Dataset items
□ □ □

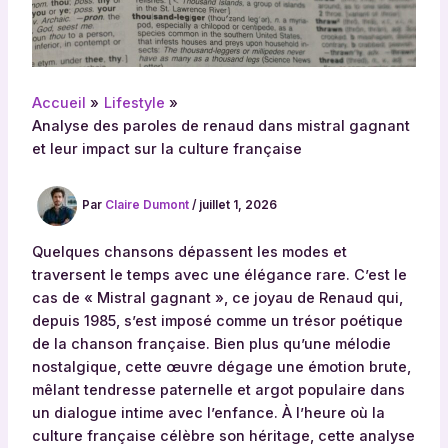
Accueil
Lifestyle
Analyse des paroles de renaud dans mistral gagnant
et leur impact sur la culture française
Par
Claire Dumont
/
juillet 1, 2026
Quelques chansons dépassent les modes et
traversent le temps avec une élégance rare. C’est le
cas de « Mistral gagnant », ce joyau de Renaud qui,
depuis 1985, s’est imposé comme un trésor poétique
de la chanson française. Bien plus qu’une mélodie
nostalgique, cette œuvre dégage une émotion brute,
mêlant tendresse paternelle et argot populaire dans
un dialogue intime avec l’enfance. À l’heure où la
culture française célèbre son héritage, cette analyse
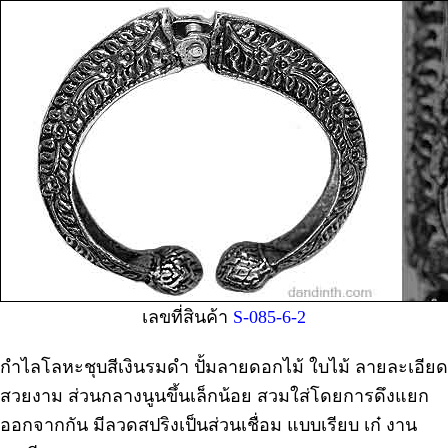
เลขที่สินค้า
S-085-6-2
กำไลโลหะชุบสีเงินรมดำ ปั้มลายดอกไม้ ใบไม้ ลายละเอียด
สวยงาม ส่วนกลางนูนขึ้นเล็กน้อย สวมใส่โดยการดึงแยก
ออกจากกัน มีลวดสปริงเป็นส่วนเชื่อม แบบเรียบ เก๋ งาน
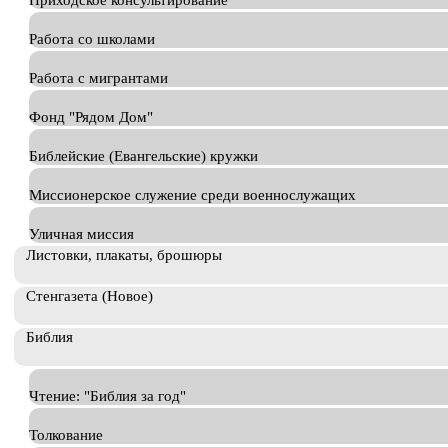
Приходское консультирование
Работа со школами
Работа с мигрантами
Фонд "Рядом Дом"
Библейские (Евангельские) кружки
Миссионерское служение среди военнослужащих
Уличная миссия
Листовки, плакаты, брошюры
Стенгазета (Новое)
Библия
Чтение: "Библия за год"
Толкование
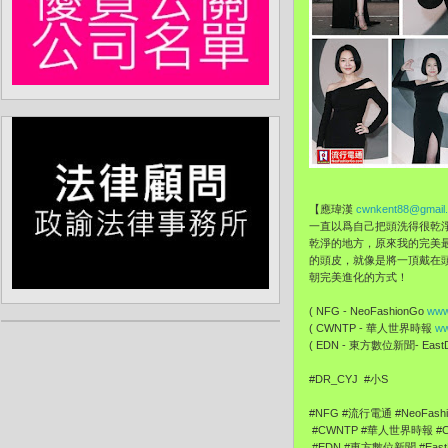
【應瑋漢
cwnkent88@gmail
一直以爲自己把頭洗得很乾淨，但
乾淨的地方，
原來我的完美
的頭皮，就像是將一頂戴在
朝完美進化的方式！
( NFG - NeoFashionGo
www
( CWNTP - 華人世界時報
ww
( EDN - 東方數位新聞- EastDi
#DR_CYJ #小S
#NFG #流行電通 #NeoFashi
#CWNTP #華人世界時報 #Chi
#EDN #東方數位新聞 #EastDi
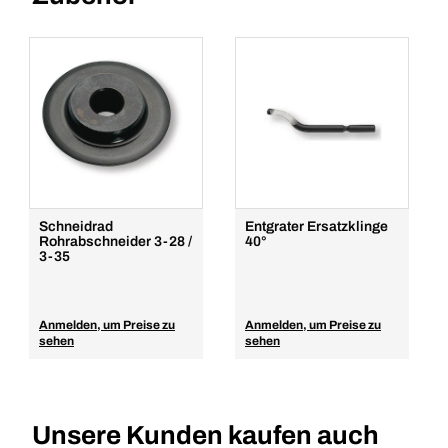
Schneidrad
Entgrater Ersatzklinge
Rohrabschneider 3-28 /
40°
3-35
Anmelden, um Preise zu
Anmelden, um Preise zu
sehen
sehen
Unsere Kunden kaufen auch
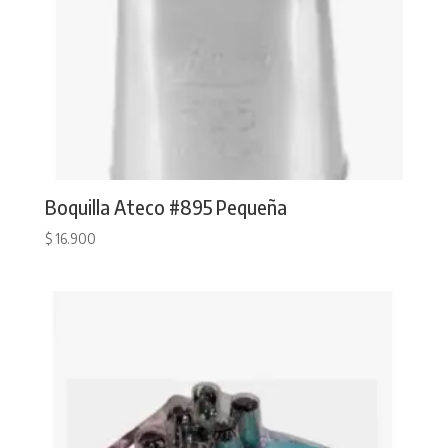
Boquilla Ateco #895 Pequeña
$
16.900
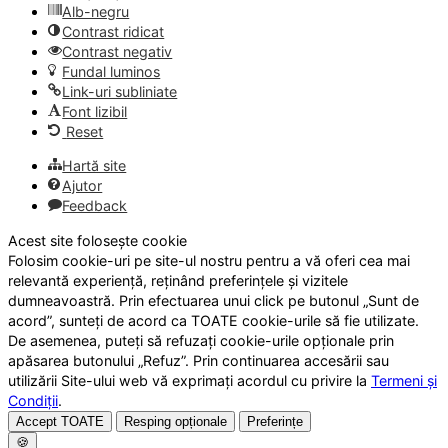
Alb-negru
Contrast ridicat
Contrast negativ
Fundal luminos
Link-uri subliniate
Font lizibil
Reset
Hartă site
Ajutor
Feedback
Acest site folosește cookie
Folosim cookie-uri pe site-ul nostru pentru a vă oferi cea mai
relevantă experiență, reținând preferințele și vizitele
dumneavoastră. Prin efectuarea unui click pe butonul „Sunt de
acord”, sunteți de acord ca TOATE cookie-urile să fie utilizate.
De asemenea, puteți să refuzați cookie-urile opționale prin
apăsarea butonului „Refuz”. Prin continuarea accesării sau
utilizării Site-ului web vă exprimați acordul cu privire la
Termeni și
Condiții
.
Accept TOATE
Resping opționale
Preferințe
🍪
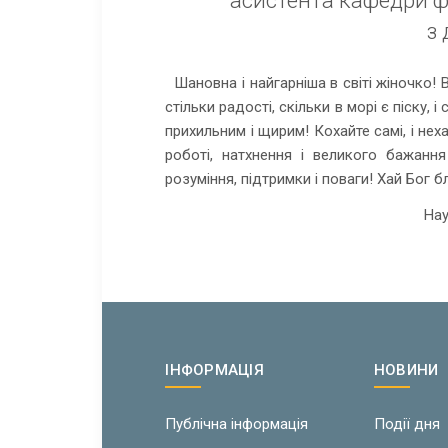
з
Шановна і найгарніша в світі жіночко!
стільки радості, скільки в морі є піску, 
прихильним і щирим! Кохайте самі, і неха
роботі, натхнення і великого бажанн
розуміння, підтримки і поваги! Хай Бог 
Нау
ІНФОРМАЦІЯ
НОВИНИ
Публічна інформація
Події дня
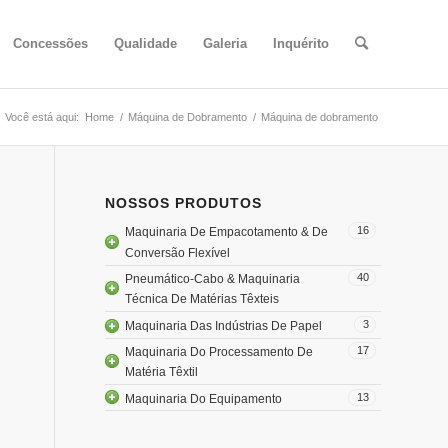
Concessões
Qualidade
Galeria
Inquérito
Você está aqui:
Home
/
Máquina de Dobramento
/
Máquina de dobramento
NOSSOS PRODUTOS
16
Maquinaria De Empacotamento & De
Conversão Flexível
40
Pneumático-Cabo & Maquinaria
Técnica De Matérias Têxteis
3
Maquinaria Das Indústrias De Papel
17
Maquinaria Do Processamento De
Matéria Têxtil
13
Maquinaria Do Equipamento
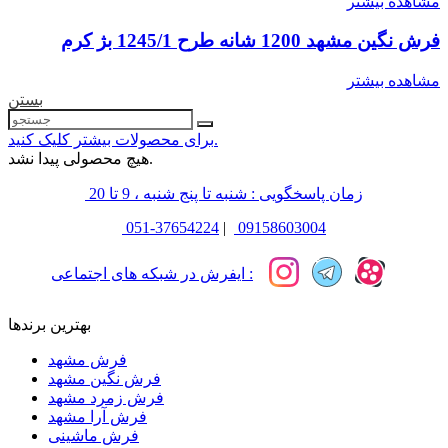
مشاهده بیشتر
فرش نگین مشهد 1200 شانه طرح 1245/1 بژ کرم
مشاهده بیشتر
بستن
برای محصولات بیشتر کلیک کنید.
هیچ محصولی پیدا نشد.
زمان پاسخگویی : شنبه تا پنج شنبه ، 9 تا 20
051-37654224
|
09158603004
ایفرش در شبکه های اجتماعی :
بهترین برندها
فرش مشهد
فرش نگین مشهد
فرش زمرد مشهد
فرش آرا مشهد
فرش ماشینی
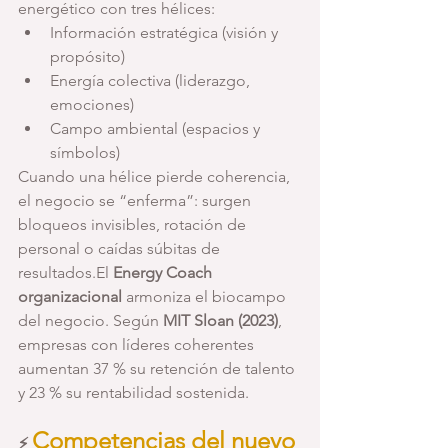
energético con tres hélices:
Información estratégica (visión y 
propósito)
Energía colectiva (liderazgo, 
emociones)
Campo ambiental (espacios y 
símbolos)
Cuando una hélice pierde coherencia, 
el negocio se “enferma”: surgen 
bloqueos invisibles, rotación de 
personal o caídas súbitas de 
resultados.El 
Energy Coach 
organizacional
 armoniza el biocampo 
del negocio. Según 
MIT Sloan (2023)
, 
empresas con líderes coherentes 
aumentan 37 % su retención de talento 
y 23 % su rentabilidad sostenida.
Competencias del nuevo 
⚡ 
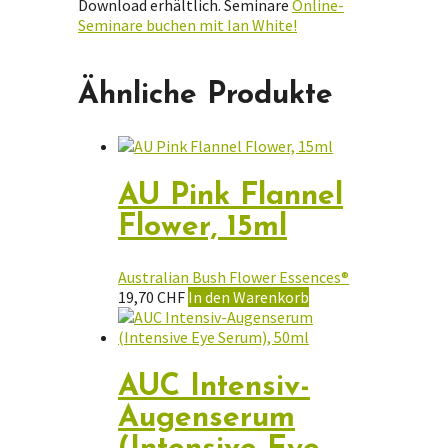
Download erhältlich. Seminare
Online-
Seminare buchen mit Ian White!
Ähnliche Produkte
AU Pink Flannel
Flower, 15ml
Australian Bush Flower Essences®
19,70
CHF
In den Warenkorb
AUC Intensiv-
Augenserum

□ □ □

* Exercise aim:
Total the lines of the data that include the word "Contrast", and give that total as the sole response.

* Completed task:
2